» **Data records**
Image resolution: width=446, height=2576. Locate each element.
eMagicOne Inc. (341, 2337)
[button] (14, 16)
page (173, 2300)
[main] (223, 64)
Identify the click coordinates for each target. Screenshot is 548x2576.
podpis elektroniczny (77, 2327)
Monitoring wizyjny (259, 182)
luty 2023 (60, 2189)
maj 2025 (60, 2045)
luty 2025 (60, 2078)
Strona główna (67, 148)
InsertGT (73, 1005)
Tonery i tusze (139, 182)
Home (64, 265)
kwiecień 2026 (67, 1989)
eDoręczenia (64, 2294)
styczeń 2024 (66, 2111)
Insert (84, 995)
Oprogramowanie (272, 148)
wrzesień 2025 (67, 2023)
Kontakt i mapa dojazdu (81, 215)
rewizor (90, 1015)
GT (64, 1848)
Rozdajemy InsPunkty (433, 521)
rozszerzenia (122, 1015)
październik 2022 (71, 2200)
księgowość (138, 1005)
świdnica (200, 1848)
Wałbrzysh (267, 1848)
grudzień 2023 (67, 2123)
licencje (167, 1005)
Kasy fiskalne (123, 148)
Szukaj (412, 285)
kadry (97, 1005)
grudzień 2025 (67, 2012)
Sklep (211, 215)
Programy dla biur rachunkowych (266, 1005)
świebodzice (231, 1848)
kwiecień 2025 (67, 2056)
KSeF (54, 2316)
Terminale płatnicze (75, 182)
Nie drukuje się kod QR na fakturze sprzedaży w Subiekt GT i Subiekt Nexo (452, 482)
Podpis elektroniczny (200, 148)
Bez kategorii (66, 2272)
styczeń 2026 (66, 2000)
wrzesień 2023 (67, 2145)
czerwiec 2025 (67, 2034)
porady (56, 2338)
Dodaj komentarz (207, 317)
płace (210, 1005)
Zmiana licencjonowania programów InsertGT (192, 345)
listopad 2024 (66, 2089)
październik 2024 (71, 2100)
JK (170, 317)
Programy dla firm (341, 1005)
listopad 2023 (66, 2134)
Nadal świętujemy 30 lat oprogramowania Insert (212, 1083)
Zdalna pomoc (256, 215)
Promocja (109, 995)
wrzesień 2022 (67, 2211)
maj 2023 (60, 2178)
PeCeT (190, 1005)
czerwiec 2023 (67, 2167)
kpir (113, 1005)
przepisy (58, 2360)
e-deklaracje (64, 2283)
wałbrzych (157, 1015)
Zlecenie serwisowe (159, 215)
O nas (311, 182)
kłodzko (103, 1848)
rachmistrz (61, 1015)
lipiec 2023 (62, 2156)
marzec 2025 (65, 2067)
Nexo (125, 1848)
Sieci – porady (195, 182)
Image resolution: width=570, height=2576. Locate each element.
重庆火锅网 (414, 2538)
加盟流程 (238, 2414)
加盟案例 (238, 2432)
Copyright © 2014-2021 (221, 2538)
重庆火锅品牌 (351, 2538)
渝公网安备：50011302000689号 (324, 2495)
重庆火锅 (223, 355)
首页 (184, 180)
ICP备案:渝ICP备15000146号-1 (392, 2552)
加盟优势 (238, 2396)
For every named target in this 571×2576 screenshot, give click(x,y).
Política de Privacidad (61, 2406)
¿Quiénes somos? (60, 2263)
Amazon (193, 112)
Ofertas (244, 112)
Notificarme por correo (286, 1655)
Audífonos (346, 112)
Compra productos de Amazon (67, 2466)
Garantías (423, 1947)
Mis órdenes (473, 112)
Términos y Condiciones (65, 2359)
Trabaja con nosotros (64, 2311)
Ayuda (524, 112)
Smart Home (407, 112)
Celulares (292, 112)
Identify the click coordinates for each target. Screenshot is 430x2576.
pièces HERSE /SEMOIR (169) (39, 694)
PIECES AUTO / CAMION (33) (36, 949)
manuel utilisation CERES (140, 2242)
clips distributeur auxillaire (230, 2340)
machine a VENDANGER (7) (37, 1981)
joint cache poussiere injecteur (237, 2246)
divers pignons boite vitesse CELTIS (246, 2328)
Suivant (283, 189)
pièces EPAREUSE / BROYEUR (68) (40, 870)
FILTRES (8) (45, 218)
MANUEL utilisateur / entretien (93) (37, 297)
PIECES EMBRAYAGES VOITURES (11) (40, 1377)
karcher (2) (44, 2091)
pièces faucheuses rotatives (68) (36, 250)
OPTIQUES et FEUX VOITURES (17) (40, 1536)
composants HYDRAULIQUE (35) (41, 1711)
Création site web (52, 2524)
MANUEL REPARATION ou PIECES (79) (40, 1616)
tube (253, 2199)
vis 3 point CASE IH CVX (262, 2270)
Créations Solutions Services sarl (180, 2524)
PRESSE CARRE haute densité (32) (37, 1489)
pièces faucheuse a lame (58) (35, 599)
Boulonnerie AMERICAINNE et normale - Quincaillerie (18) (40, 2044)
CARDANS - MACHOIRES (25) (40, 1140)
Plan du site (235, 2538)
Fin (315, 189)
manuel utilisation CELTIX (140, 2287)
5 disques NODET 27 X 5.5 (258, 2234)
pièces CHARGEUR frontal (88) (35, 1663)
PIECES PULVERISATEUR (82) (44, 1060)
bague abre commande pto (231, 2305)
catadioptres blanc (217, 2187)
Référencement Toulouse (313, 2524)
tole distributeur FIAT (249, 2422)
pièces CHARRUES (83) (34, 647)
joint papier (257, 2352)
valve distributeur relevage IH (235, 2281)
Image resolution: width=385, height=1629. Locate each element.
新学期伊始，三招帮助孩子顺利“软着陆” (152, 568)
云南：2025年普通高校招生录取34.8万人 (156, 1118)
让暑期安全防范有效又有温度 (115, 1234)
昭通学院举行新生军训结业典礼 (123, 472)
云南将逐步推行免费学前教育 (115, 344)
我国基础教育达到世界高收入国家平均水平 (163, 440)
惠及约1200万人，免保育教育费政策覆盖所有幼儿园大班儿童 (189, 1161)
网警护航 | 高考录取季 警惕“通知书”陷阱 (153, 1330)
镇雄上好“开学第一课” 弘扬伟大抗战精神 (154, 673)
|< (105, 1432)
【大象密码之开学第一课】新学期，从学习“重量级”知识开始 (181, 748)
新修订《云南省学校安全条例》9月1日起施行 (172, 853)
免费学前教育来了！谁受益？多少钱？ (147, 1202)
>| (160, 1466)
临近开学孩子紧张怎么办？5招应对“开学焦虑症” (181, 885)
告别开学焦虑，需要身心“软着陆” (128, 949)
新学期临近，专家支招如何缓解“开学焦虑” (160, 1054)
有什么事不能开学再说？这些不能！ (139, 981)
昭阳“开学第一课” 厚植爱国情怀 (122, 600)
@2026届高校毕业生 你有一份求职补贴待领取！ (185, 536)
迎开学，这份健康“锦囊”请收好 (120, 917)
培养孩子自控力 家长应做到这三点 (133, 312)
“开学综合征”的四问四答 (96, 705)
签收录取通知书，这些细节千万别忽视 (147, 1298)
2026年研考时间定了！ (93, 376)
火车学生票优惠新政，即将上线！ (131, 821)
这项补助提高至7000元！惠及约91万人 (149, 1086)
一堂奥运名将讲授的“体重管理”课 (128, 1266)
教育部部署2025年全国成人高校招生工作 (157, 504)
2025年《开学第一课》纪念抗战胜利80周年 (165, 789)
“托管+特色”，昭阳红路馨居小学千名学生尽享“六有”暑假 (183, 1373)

» **Goal of the exercise**
Retype the first line of the entries and every line after it, please, through the line that contains "Insert (84, 995)". Add nothing.

» **Completed exercise**
Image resolution: width=446, height=2576. Locate each element.
eMagicOne Inc. (341, 2337)
[button] (14, 16)
page (173, 2300)
[main] (223, 64)
Identify the click coordinates for each target. Screenshot is 548x2576.
podpis elektroniczny (77, 2327)
Monitoring wizyjny (259, 182)
luty 2023 (60, 2189)
maj 2025 (60, 2045)
luty 2025 (60, 2078)
Strona główna (67, 148)
InsertGT (73, 1005)
Tonery i tusze (139, 182)
Home (64, 265)
kwiecień 2026 (67, 1989)
eDoręczenia (64, 2294)
styczeń 2024 (66, 2111)
Insert (84, 995)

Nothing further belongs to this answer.